En tout cas cette fois, c’est voté : il sera obligatoire. Personne ne moufte ? Personne n’y croit vraiment ? Le gouvernement étant opposé à cet amendement, il devrait s’atteler rapidement à le faire retirer. Sans doute. Mais surtout, tout le monde s’en moque. Ces jeunes qui ne votent pas, ou si peu, on peut tout leur faire avaler. Après le bac passoire qui n’empêche pas 150.000 jeunes de sortir du système scolaire sans aucun diplôme, la misère des facultés sous-dotées, l’enchaînement des stages et des CDD, l’impossibilité de se loger sans la caution financière des parents, des grands-parents, des oncles et des tantes, il ne manquait que ce stage de formation au civisme. Il faut dire qu’il va leur en falloir, du civisme, pour payer les 35.000 euros de dette par tête que nous leur léguons dans notre incontinence budgétaire constante depuis plus de 40 ans.

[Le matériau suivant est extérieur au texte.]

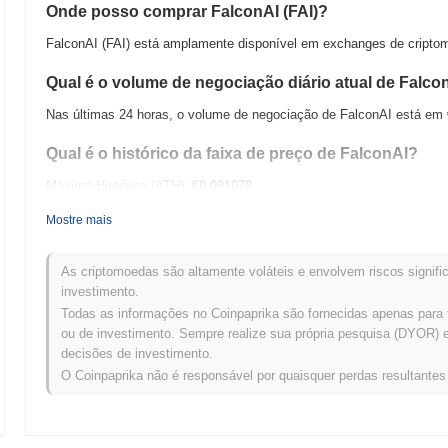
Onde posso comprar FalconAI (FAI)?
FalconAI (FAI) está amplamente disponível em exchanges de criptom
Qual é o volume de negociação diário atual de Falco
Nas últimas 24 horas, o volume de negociação de FalconAI está em
Qual é o histórico da faixa de preço de FalconAI?
Máxima Histórica (ATH):
€0.001078
Mínima Histórica (ATL):
€0.00
Mostre mais
FalconAI está sendo negociado atualmente
~0.63%
abaixo de sua AT
As criptomoedas são altamente voláteis e envolvem riscos signific
Como FalconAI está se desempenhando em compara
investimento.
Todas as informações no Coinpaprika são fornecidas apenas para 
Nos últimos 7 dias, FalconAI ganhou
0.00%
, ficando abaixo do merc
ou de investimento. Sempre realize sua própria pesquisa (DYOR) e 
um atraso temporário na ação de preço de FAI em relação ao mome
decisões de investimento.
O Coinpaprika não é responsável por quaisquer perdas resultante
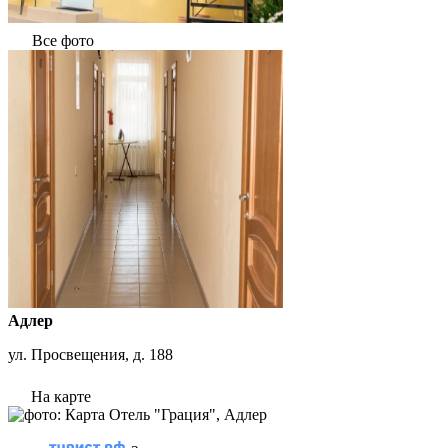
Все фото
Адлер
ул. Просвещения, д. 188
На карте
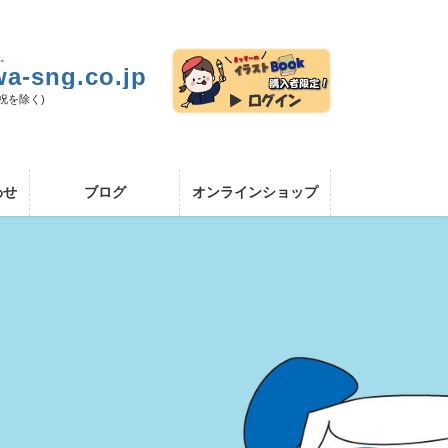
い。
a-sng.co.jp
日祝を除く)
わせ
ブログ
オンラインショップ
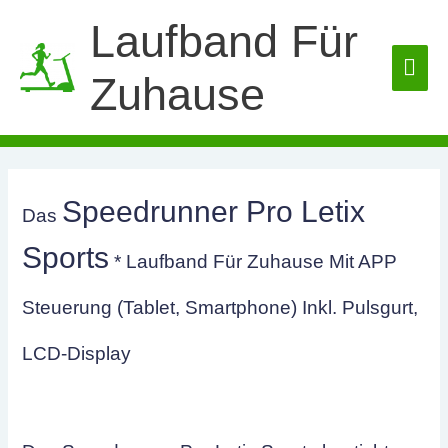
Zum
Laufband Für
Inhalt
HA
springen
Zuhause
Speedrunner Pro Letix
Das
Sports
* Laufband Für Zuhause Mit APP
Steuerung (Tablet, Smartphone) Inkl. Pulsgurt,
LCD-Display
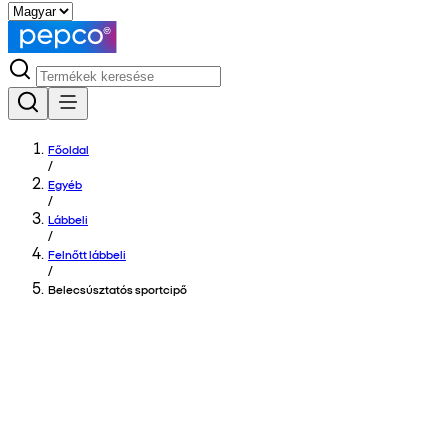
Főoldal
/
Egyéb
/
Lábbeli
/
Felnőtt lábbeli
/
Belecsúsztatós sportcipő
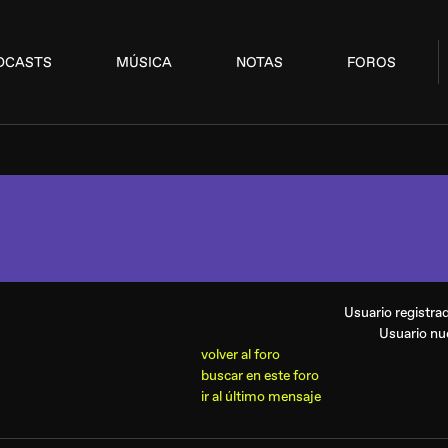
DCASTS
MÚSICA
NOTAS
FOROS
Usuario registr
Usuario n
volver al foro
buscar en este foro
ir al último mensaje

La condescendance de cet amendement ne semble choquer que les libéraux. Personne ne conteste la vision qu’elle promeut. Celle d’une jeunesse qui ne respecte rien et n’a aucun sens de la fraternité, ni de la solidarité. C’est pourtant l’admission implicite que l’Education Nationale a failli dans sa tâche, et les parents dans la leur. La rééducation nationale promettrait de réussir là où l’Education Nationale a échoué. La plupart des jeunes rêvaient déjà de s’expatrier jusqu’ici. Avec cette punition supplémentaire, je n’imagine pas que le flux se tarisse, bien au contraire. Car bloquer 6 mois de vie constitue une forme de servage qui est tout sauf gratifiant.

Si nous chassons les jeunes avec l’accumulation de ces mauvais signaux, qui va payer nos dettes, notre retraite, notre santé et tous nos chèques sans provision émis loi des finances après loi des finances ? Qui va s’occuper de nous quand nous serons vieux ? Qui va pousser notre fauteuil quand nous serons gâteux ? L’inquiétude se vérifie et signifie que nous ne pouvons faire confiance à nos jeunes, donc que nous devons leur apprendre le civisme à la dure pendant qu’ils sont encore là. Case redressement obligatoire pour tous. Plus qu’un moyen de fausser les chiffres du chômage, le service civique obligatoire consiste donc à formater la moralité supposée insuffisante de notre jeunesse. Jeune, paye nos dettes et tais-toi.

Certains diront qu’effectuer un service civique n’est pas une sanction. Comment servir l’autre pourrait-il l’être ? Après tout, 150.000 jeunes se sont portés candidats pour effectuer un volontariat de service civique en 2015 (posant d’ailleurs un énorme souci logistique, les associations n’avaient pas la capacité d’accueillir tout le monde. On imagine 350.000…). De nombreux autres ont effectué des missions humanitaires, parfois à l’étranger, sans le déclarer. Beaucoup donnent de leur temps au monde associatif sans s’inscrire dans le cadre administratif d’un service civique. Tout ceci est juste. En devenant obligatoires, ces missions perdront tout caractère éthique inhérent à la liberté de choix. Leur transformation en contrainte marquera le premier acte d’infantilisation de jeunes adultes qui subiront dans tous les actes de leur vie la pression constante de l’Etat-nounou. Exit la fessée, place au martinet civique, à vous dégoûter du bénévolat au terme de six mois à faire des photocopies et  à servir le café dans des administrations ou des associations mal outillées pour accueillir cette masse de jeunes.

Vice suprême, les jeunes régleront eux-mêmes la facture de cette maltraitance déguisée. Car vous imaginez bien que financer et accueillir 350.000 jeunes va coûter cher. Incapable de financer son train de vie actuel, l’Etat s’oriente vers un service civique à crédit. Crédit remboursé par les générations futures, celles-là mêmes qui auront subi (et souffert de) la moulinette du service obligatoire.